■ ASSIGNED TASK
Locate the line containing "Talk to an Advisor", then please write out that line and all the lines below it in the entries exactly.

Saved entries
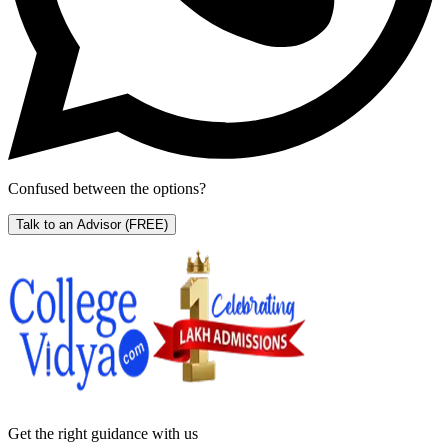
Confused between the options?
Talk to an Advisor
(FREE)
Get the right
guidance with us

■ OUTPUT
Talk to an Advisor
(FREE)
Get the right
guidance with us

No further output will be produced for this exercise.